Quantitative Real-Time PCR Assays

Total RNA was extracted from the collected cells of R. solanacearum using the RNAiso Plus reagent, according to the manufacturer’s instructions (Takara Bio Inc., Shanghai, China). RNA degradation and contamination were checked on 1% agarose gels, and RNA concentration and purity were monitored using a Thermo Scientific NanoDrop One spectrophotometer (Thermo Fisher Scientific, Inc., USA). cDNA was synthesized from 0.8 μg of total RNA using the PrimeScript II 1st Strand cDNA Synthesis Kit (Takara Bio Inc., Shanghai, China).
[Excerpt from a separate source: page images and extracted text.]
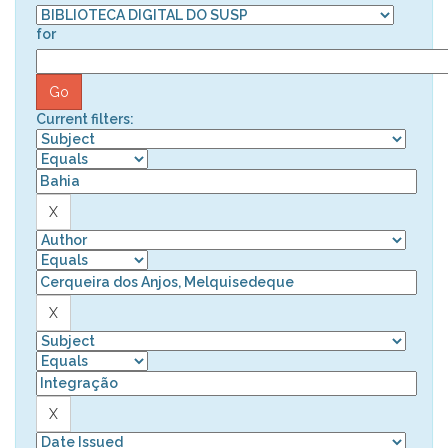
for
Current filters:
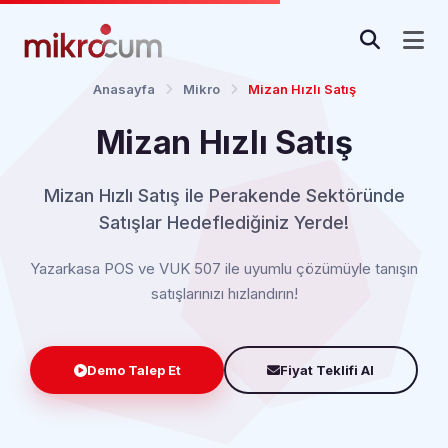
Anasayfa
Mikro
Mizan Hızlı Satış
Mizan Hızlı Satış
Mizan Hızlı Satış ile Perakende Sektöründe
Satışlar Hedeflediğiniz Yerde!
Yazarkasa POS ve VUK 507 ile uyumlu çözümüyle tanışın
satışlarınızı hızlandırın!
Demo Talep Et
Fiyat Teklifi Al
All quantitative real-time PCR (qRT-PCR) analyses were performed on the ABI 7500 Manager (Life Technologies Holdings Pte. Ltd., Singapore) in a 15 μL reaction system, which consisted of 5 μL of 3× SYBR Green qPCR mix (Takara Bio Inc., Shanghai, China), 5 μL of diluted cDNA, 0.3 μL of 50 × Rox, 0.4 mM each primer, and 3.5 μL of ddH2O. The amplification protocols were as follows: 2 min at 95 °C, followed by 40 cycles of 95 °C for 15 s, 60 °C for 45 s, and 72 °C for 30 s. After that, a melting curve from 60 to 95 °C was applied to test the specificity and consistency of the PCR products. Normalized gene expression was calculated by the Bio-Rad CFX Manager 3.0 software using the Δ Δ Cq method.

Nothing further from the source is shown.